Obtenue à partir de la pulpe des fruits du palmier à huile, l’huile de palme est la plus consommée au monde. Utilisée comme huile de table dans les cuisines d'Afrique, d'Amérique du Sud et d'Asie. Dans les pays occidentaux, elle sert majoritairement comme matière première pour l’industrie agroalimentaire : les plats préparés, les chips, les pâtes à tartiner, les biscuits, le lait pour bébé etc. Au total, elle serait présente dans la moitié des aliments transformés. On la retrouve également dans les cosmétiques et, depuis quelques années, comme agrocarburant.
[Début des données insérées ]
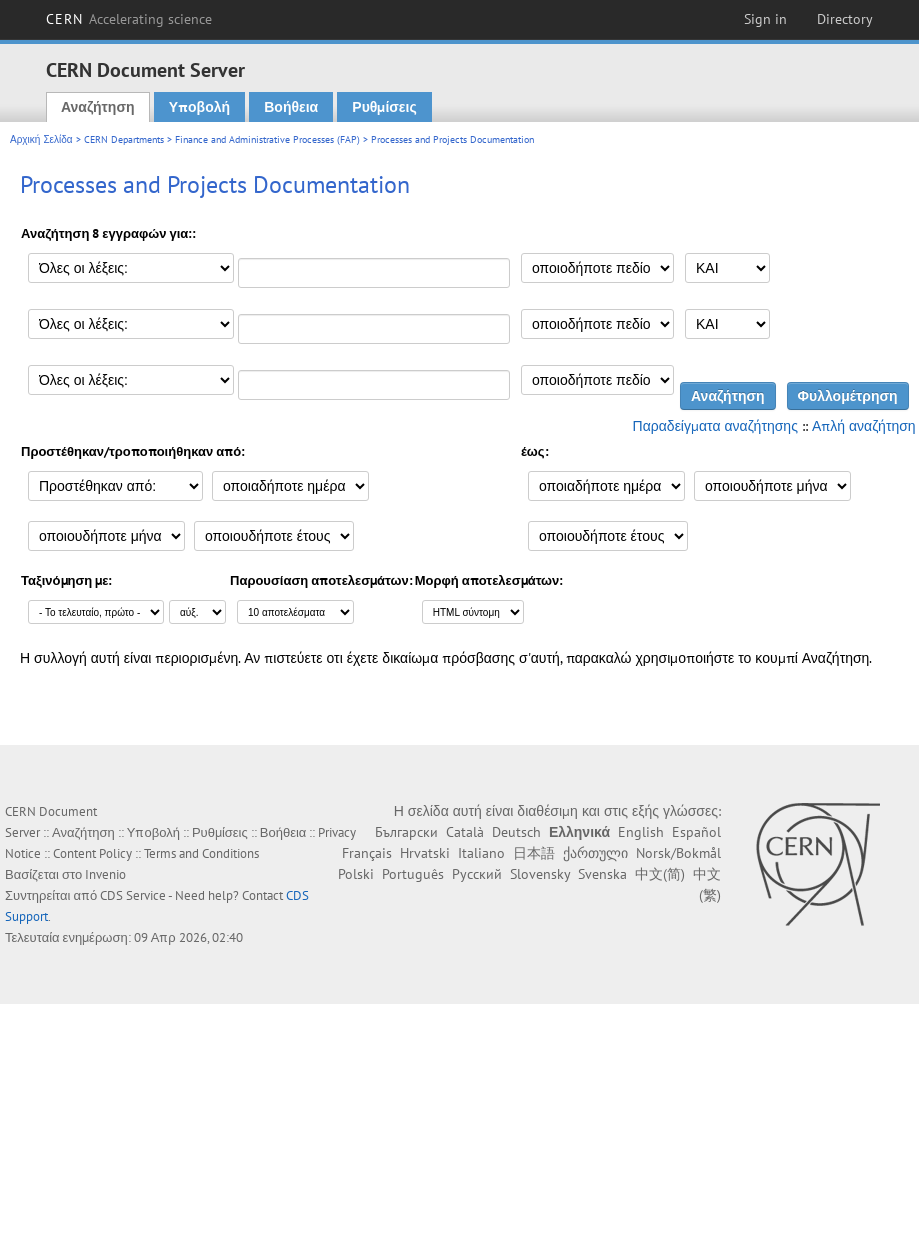 This screenshot has width=919, height=1242. What do you see at coordinates (413, 874) in the screenshot?
I see `Português` at bounding box center [413, 874].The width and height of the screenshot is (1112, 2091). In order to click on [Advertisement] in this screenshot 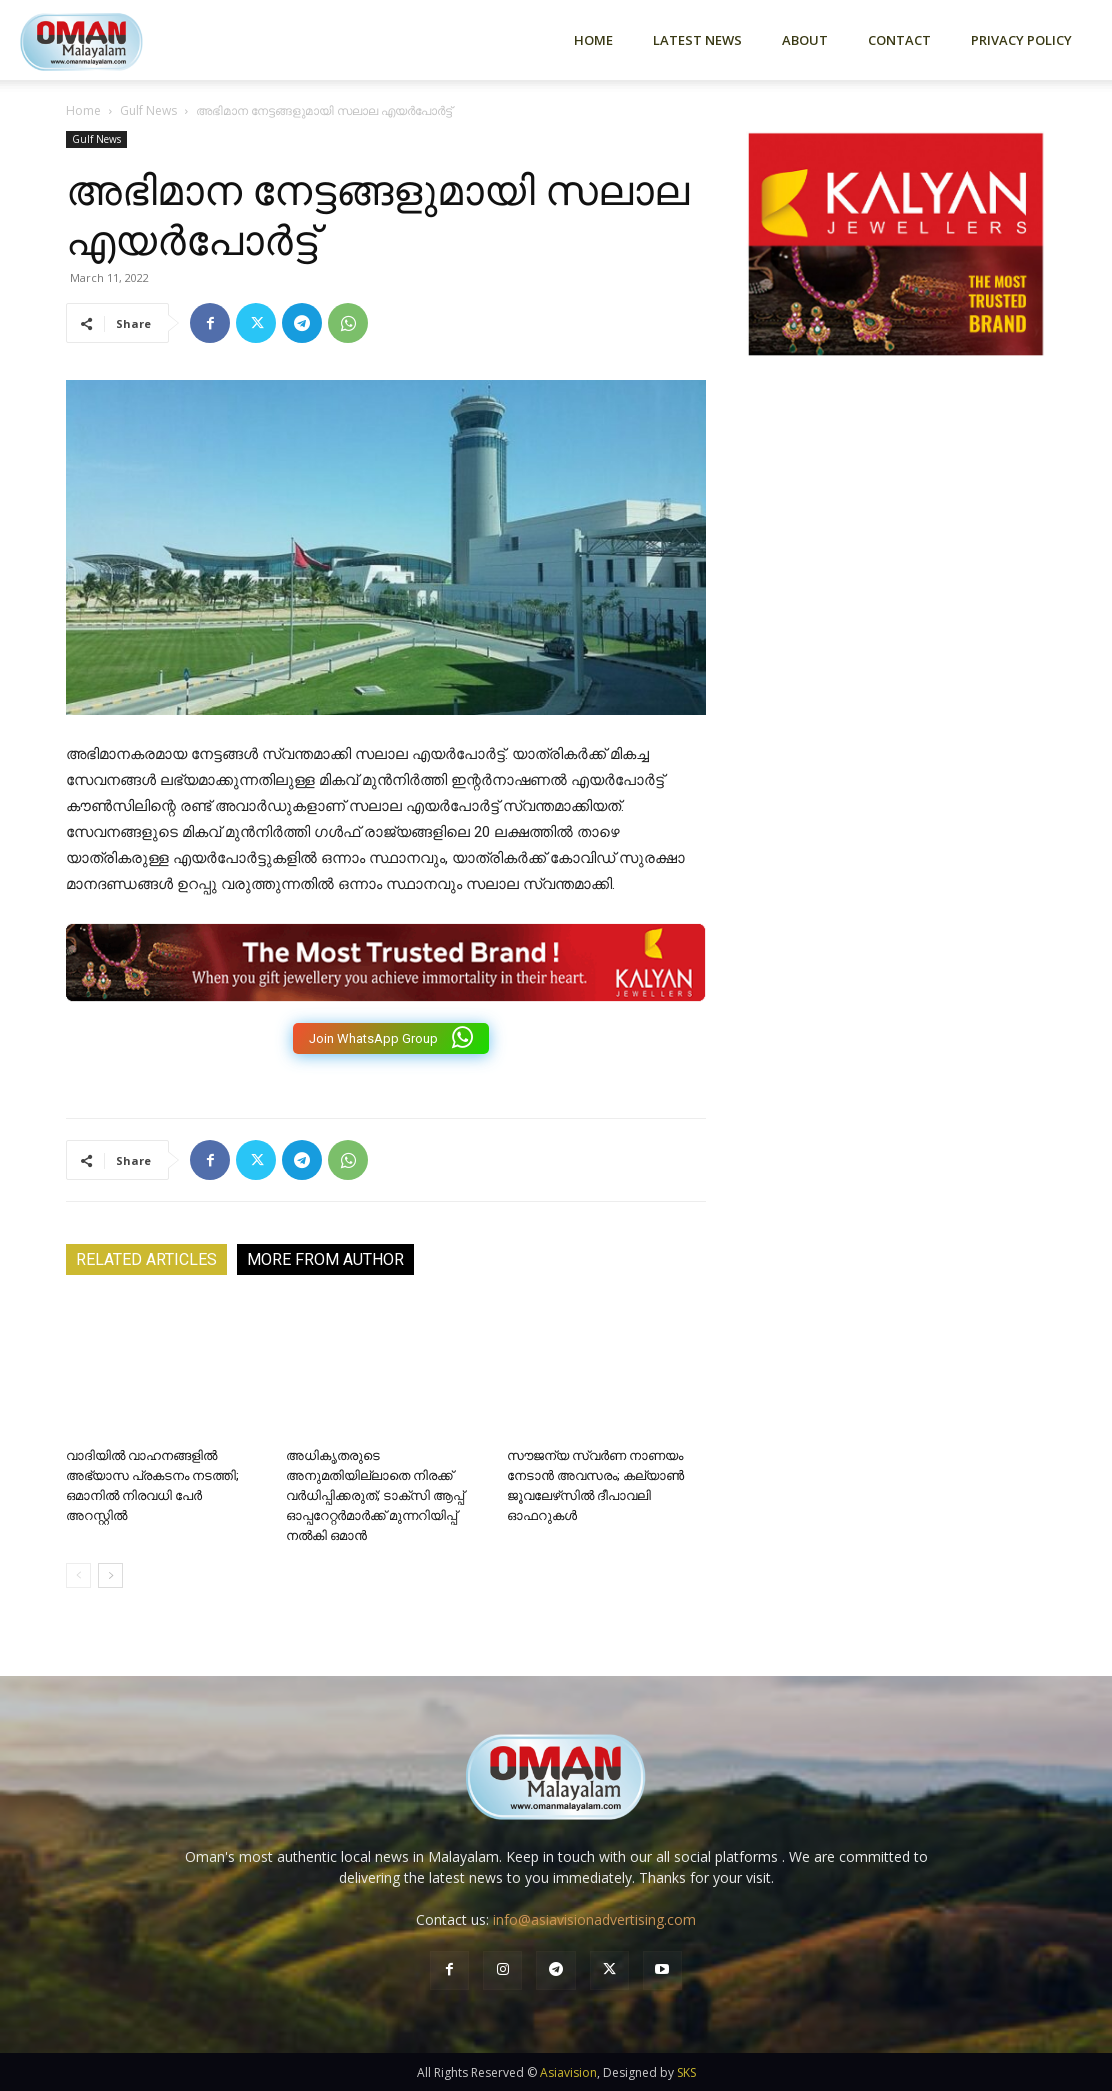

Son ascension fulgurante remonte aux années 1990. A cette époque, les agro-industriels utilisent surtout des acides gras « trans » (présents dans les huiles hydrogénées). Mais jugés nocifs pour la santé, les industriels décident alors de les remplacer par l’huile de palme. Peu à peu elle se substitue également aux graisses animales (saindoux, beurre etc.) plus chères et plus difficiles à travailler. Mais son essor s’explique surtout par son bas coût et son faible besoin en terres (elle a une production à l’hectare au moins huit fois supérieure aux autres huiles : soja, colza et tournesol). Moins instable, moins sensible à la lumière, elle résiste aussi mieux à la chaleur. Enfin, elle a une tenue et une consistance qui permettent de fabriquer des produits qui se conservent longtemps et qui sont malléable.
L’huile de palme est toujours vivement critiquée. L’ANSES (Agence nationale de sécurité sanitaire française), notamment, souligne sa forte teneur en acide gras saturés (acide palmitique) qui augmenterait le risque de maladies cardio-vasculaires. D’autres mettent en avant l’usage de certains pesticides dans les palmeraies, tel que le Paraquat, interdit en Europe mais pourtant utilisé en Indonésie. Autre problème de taille, l’huile de palme n’est pas facilement identifiable. On ne la trouve pas dans le commerce à l’état brut, difficile alors de jauger sa consommation. Depuis 2014, une législation européenne impose la mention « huile de palme » pour les produits qui en contiennent. Mais elle ne spécifie pas s’il vient d’une zone déforestée ou non.
L’huile de palme vierge (majoritairement consommée dans les pays producteurs) est particulièrement riche en carotènes (vitamine A). Mais elle perd la plupart de ceux-ci lors du raffinage (pour une utilisation dans l’industrie agro-alimentaire). En revanche, raffinée ou pas, elle reste toujours très riche en acides gras saturés. Pour certains, tout serait une question de quantité.